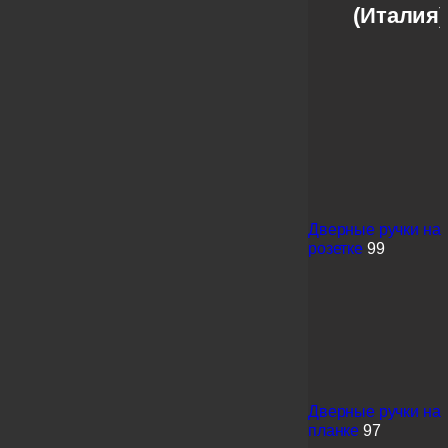
(Италия)
Дверные ручки на
розетке
99
Дверные ручки на
планке
97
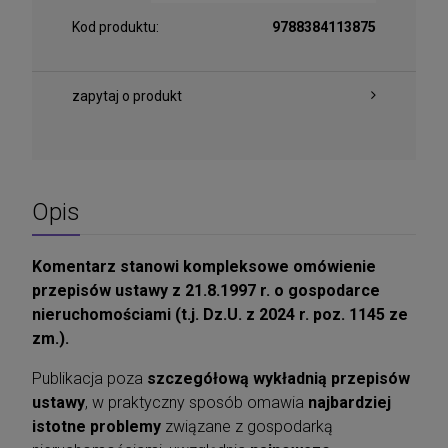
Kod produktu:
9788384113875
zapytaj o produkt
Opis
Komentarz stanowi kompleksowe omówienie
przepisów ustawy z 21.8.1997 r. o gospodarce
nieruchomościami (t.j. Dz.U. z 2024 r. poz. 1145 ze
zm.).
Publikacja poza
szczegółową wykładnią przepisów
ustawy
, w praktyczny sposób omawia
najbardziej
istotne problemy
związane z gospodarką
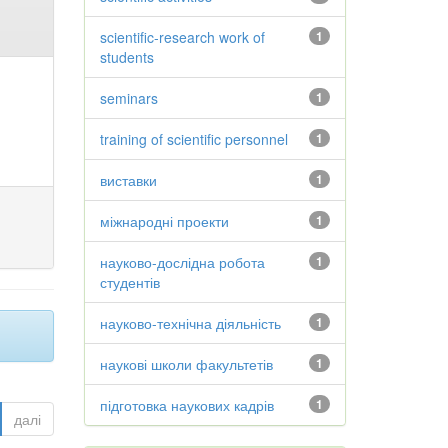
scientific-research work of
1
students
seminars
1
training of scientific personnel
1
виставки
1
міжнародні проекти
1
науково-дослідна робота
1
студентів
науково-технічна діяльність
1
наукові школи факультетів
1
підготовка наукових кадрів
1
далі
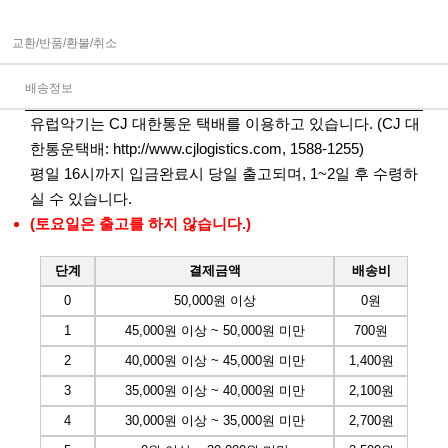
교환/반품/환불/취소
배송정보
유럽악기는 CJ 대한통운 택배를 이용하고 있습니다. (CJ 대
한통운택배:
http://www.cjlogistics.com
, 1588-1255)
평일 16시까지 입금완료시 당일 출고되며, 1~2일 후 수령하
실 수 있습니다.
(토요일은 출고를 하지 않습니다.)
단계
결제금액
배송비
0
50,000원 이상
0원
1
45,000원 이상 ~ 50,000원 미만
700원
2
40,000원 이상 ~ 45,000원 미만
1,400원
3
35,000원 이상 ~ 40,000원 미만
2,100원
4
30,000원 이상 ~ 35,000원 미만
2,700원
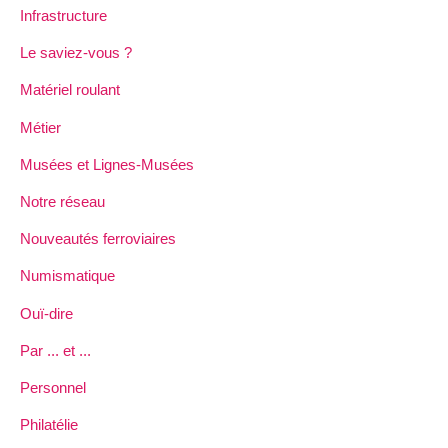
Infrastructure
Le saviez-vous ?
Matériel roulant
Métier
Musées et Lignes-Musées
Notre réseau
Nouveautés ferroviaires
Numismatique
Ouï-dire
Par ... et ...
Personnel
Philatélie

————

* [Instructions for the task] Give the records again exactly, without pictures.

* [The completed task]
(Италия)
Дверные ручки на
розетке
99
Дверные ручки на
планке
97
Kod produktu:
9788384113875
zapytaj o produkt
Opis
Komentarz stanowi kompleksowe omówienie
przepisów ustawy z 21.8.1997 r. o gospodarce
nieruchomościami (t.j. Dz.U. z 2024 r. poz. 1145 ze
zm.).
Publikacja poza
szczegółową wykładnią przepisów
ustawy
, w praktyczny sposób omawia
najbardziej
istotne problemy
związane z gospodarką
scientific-research work of
1
students
seminars
1
training of scientific personnel
1
виставки
1
міжнародні проекти
1
науково-дослідна робота
1
студентів
науково-технічна діяльність
1
наукові школи факультетів
1
підготовка наукових кадрів
1
далі
교환/반품/환불/취소
배송정보
유럽악기는 CJ 대한통운 택배를 이용하고 있습니다. (CJ 대
한통운택배:
http://www.cjlogistics.com
, 1588-1255)
평일 16시까지 입금완료시 당일 출고되며, 1~2일 후 수령하
실 수 있습니다.
(토요일은 출고를 하지 않습니다.)
단계
결제금액
배송비
0
50,000원 이상
0원
1
45,000원 이상 ~ 50,000원 미만
700원
2
40,000원 이상 ~ 45,000원 미만
1,400원
3
35,000원 이상 ~ 40,000원 미만
2,100원
4
30,000원 이상 ~ 35,000원 미만
2,700원
Infrastructure
Le saviez-vous ?
Matériel roulant
Métier
Musées et Lignes-Musées
Notre réseau
Nouveautés ferroviaires
Numismatique
Ouï-dire
Par ... et ...
Personnel
Philatélie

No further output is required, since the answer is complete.